▶ Exercise requirements:
No pictures should appear in the copy; otherwise retype the entries exactly.

◆ ◆ ◆ ◆

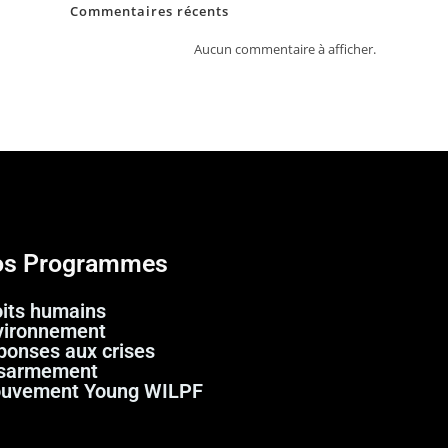
Commentaires récents
Aucun commentaire à afficher.
s Programmes
oits humains
vironnement
ponses aux crises
sarmement
uvement Young WILPF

◆ ◆ ◆ ◆

▶ Solution:
Commentaires récents
Aucun commentaire à afficher.
s Programmes
oits humains
vironnement
ponses aux crises
sarmement
uvement Young WILPF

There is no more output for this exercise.